Description
There are a number of issues with the go-runewidth
package that makes it problematic when used with emojis. Working with runes is a flawed approach as explained by the author of uniseg
:
That's because a single code point (rune) is not always a complete character. That's the whole basis of the uniseg package. The README explains this in detail. One example given there is the country flag emoji. These emojis must always consist of two runes. What's the width of only one of these runes then? It's basically undefined because it's an incomplete grapheme cluster. The mattn/go-runewidth package gets this fundamentally wrong and I have tried for a long time to help them do it right but there was never much interest in following up on it.
rivo/uniseg#48 (comment)
All references to RuneWidth
and StringWidth
need to be replaced to improve the width calculations when dealing with emojis.
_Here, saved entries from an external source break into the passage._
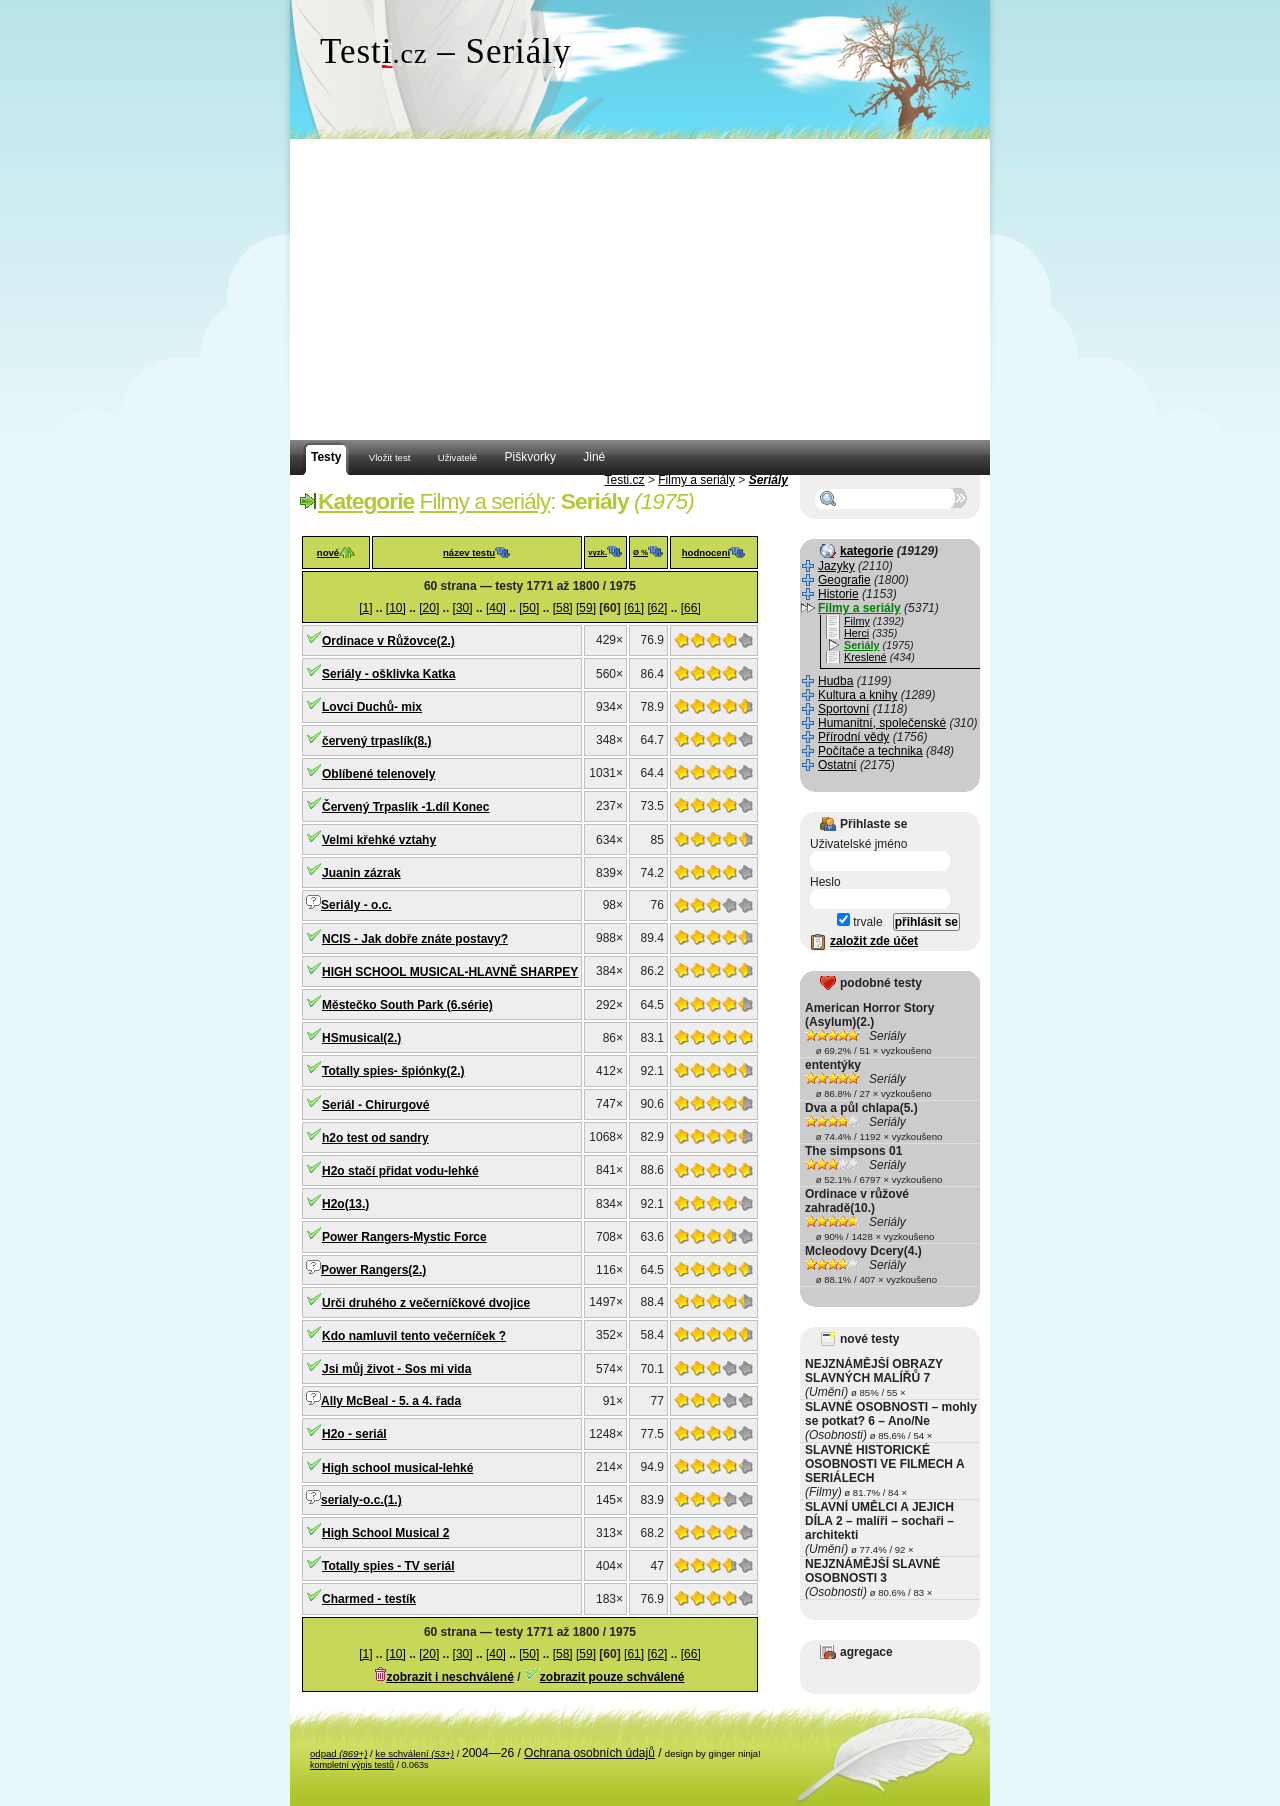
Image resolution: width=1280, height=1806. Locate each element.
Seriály (768, 480)
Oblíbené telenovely (378, 774)
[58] (563, 608)
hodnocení (706, 552)
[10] (396, 608)
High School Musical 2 (385, 1533)
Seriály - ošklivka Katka (388, 674)
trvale (860, 922)
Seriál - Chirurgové (375, 1105)
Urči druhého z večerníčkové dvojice (426, 1303)
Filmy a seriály (696, 480)
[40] (496, 608)
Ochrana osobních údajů (589, 1753)
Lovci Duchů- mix (372, 707)
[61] (634, 608)
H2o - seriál (354, 1434)
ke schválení (414, 1753)
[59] (586, 608)
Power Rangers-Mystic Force (404, 1237)
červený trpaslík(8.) (376, 741)
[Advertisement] (640, 290)
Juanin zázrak (361, 873)
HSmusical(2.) (361, 1038)
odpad (338, 1753)
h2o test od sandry (375, 1138)
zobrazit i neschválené (449, 1677)
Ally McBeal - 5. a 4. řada (391, 1401)
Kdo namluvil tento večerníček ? (414, 1336)
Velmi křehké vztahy (379, 840)
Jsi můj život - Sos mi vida (396, 1369)
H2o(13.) (345, 1204)
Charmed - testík (369, 1599)
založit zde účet (874, 941)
It is trivial to replace StringWidth
from go-runewidth
to uniseg
as they provide the same input and output. There is also a performance increase of 4x migrating to using the uniseg
version so there are some very clearly benefits here.
The complexity lies with what to do about the RuneWidth
function. The right choice will be stop thinking in runes and switch over to grapheme clusters. This will require logic changes to any function using runes.
From an acceptance criteria perspective, the goals should be:
- Remove
go-runewidth
as a dependency. - No regressions in performance.
We can expect different results for some of the calculations but these should be considered improvements and bug fixes. It is likely this will cause breaking changes to applications that depend on this package. This may warrant a major version bump to reflect that. We should also make it clear in the documentation that the calculations involving some emojis will have changed.